When managing a multi-cluster or multi-region Prometheus setup, external labels play a key role in differentiating alerts from different clusters. By using external labels in Prometheus alerts, you can prevent duplication of alerts and provide context such as the cluster, region, or environment from which the alert originated. In this post, we’ll explore how to configure and use external labels in Prometheus alerts.

What Are External Labels?

External labels in Prometheus are a set of key-value pairs added to all metrics scraped from a particular Prometheus instance. They are especially useful in multi-cluster or federated Prometheus setups, where you need to identify the source of alerts or data. These labels are applied automatically to all time series and help differentiate between data from different clusters or environments.
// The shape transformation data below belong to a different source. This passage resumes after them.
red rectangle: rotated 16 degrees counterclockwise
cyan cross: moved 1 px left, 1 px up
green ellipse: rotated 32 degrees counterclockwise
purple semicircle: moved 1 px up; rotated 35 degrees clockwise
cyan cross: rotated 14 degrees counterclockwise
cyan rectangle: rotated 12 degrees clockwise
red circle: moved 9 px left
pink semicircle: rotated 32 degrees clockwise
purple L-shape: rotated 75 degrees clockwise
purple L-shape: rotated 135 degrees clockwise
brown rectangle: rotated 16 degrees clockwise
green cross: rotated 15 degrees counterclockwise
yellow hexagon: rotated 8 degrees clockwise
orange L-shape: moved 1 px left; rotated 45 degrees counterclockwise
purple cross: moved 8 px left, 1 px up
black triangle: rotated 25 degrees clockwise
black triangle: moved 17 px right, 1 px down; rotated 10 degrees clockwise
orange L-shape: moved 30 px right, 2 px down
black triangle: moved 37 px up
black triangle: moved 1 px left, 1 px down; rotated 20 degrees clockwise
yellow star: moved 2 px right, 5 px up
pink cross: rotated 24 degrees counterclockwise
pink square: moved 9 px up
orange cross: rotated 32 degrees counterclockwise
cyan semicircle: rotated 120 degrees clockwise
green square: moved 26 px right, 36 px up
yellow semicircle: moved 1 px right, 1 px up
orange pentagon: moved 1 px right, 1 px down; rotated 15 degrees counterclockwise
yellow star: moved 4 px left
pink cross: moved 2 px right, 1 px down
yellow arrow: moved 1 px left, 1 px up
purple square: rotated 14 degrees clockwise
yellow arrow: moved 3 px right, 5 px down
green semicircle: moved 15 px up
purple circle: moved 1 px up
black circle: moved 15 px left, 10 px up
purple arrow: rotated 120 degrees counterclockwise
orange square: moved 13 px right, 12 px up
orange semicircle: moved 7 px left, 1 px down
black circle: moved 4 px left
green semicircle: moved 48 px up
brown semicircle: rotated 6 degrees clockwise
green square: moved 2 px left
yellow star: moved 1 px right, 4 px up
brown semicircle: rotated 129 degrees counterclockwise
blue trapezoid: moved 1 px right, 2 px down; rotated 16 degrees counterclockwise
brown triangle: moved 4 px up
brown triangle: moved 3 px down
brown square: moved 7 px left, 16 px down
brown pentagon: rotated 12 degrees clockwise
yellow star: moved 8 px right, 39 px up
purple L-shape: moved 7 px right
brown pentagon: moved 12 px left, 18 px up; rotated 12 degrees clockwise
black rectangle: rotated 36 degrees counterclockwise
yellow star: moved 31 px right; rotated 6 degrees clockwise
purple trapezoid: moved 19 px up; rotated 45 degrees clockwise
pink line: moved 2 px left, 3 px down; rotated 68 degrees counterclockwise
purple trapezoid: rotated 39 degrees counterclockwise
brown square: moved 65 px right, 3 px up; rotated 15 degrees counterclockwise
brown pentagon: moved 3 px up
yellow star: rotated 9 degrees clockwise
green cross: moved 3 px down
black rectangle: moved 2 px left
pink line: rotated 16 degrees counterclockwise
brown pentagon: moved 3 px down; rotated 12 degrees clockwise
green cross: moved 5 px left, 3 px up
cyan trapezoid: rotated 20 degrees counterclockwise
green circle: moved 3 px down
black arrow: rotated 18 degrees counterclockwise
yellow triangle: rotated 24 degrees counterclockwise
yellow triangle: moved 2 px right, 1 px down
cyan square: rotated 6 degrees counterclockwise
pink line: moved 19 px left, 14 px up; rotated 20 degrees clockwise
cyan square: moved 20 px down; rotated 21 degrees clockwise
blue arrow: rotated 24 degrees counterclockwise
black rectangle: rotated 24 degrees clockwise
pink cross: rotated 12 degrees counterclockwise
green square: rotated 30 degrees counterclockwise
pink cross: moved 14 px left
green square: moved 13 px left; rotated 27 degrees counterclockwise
Why Use External Labels for Alerts?

External labels are useful for:

  • Preventing Duplicate Alerts: In environments where multiple Prometheus instances send alerts to the same Alertmanager, external labels help avoid duplicate alerts by identifying the origin of the alert.
  • Providing Context: External labels add important context to alerts, such as which cluster, region, or environment triggered the alert.
  • Federation: In federated Prometheus setups, external labels ensure that metrics from different clusters or regions remain distinct.

Step 1: Define External Labels in Prometheus Configuration

To start using external labels in Prometheus, you need to define them in your prometheus.yml configuration file.

Example Configuration

global:
  scrape_interval: 15s
  external_labels:
    cluster: 'prod-cluster'
    region: 'us-east'

In this example, we’re adding two external labels: cluster and region. These labels will be attached to every metric scraped by this Prometheus instance.

After updating the configuration, restart Prometheus to apply the changes:

sudo systemctl restart prometheus

Step 2: Use External Labels in Alerts

Once external labels are defined in Prometheus, they will automatically be added to any alert generated by the instance. To use these labels in alert conditions or alert messages, you can reference them in your alerting rules.

Example Alert Rule

groups:
  - name: example-alerts
    rules:
      - alert: HighMemoryUsage
        expr: node_memory_MemAvailable_bytes / node_memory_MemTotal_bytes * 100 < 10
        for: 1m
        labels:
          severity: critical
        annotations:
          summary: "High memory usage on instance {{ $labels.instance }} in {{ $labels.cluster }}"
          description: "Memory available is below 10% on instance {{ $labels.instance }} in region {{ $labels.region }}."

In this alert, the cluster and region labels are referenced in the summary and description fields, providing context for where the alert originated.

Step 3: Configure Alertmanager to Handle External Labels

Alertmanager can route alerts based on external labels, making it easier to handle alerts from multiple clusters or regions. To configure Alertmanager to route alerts based on external labels, edit the alertmanager.yml file.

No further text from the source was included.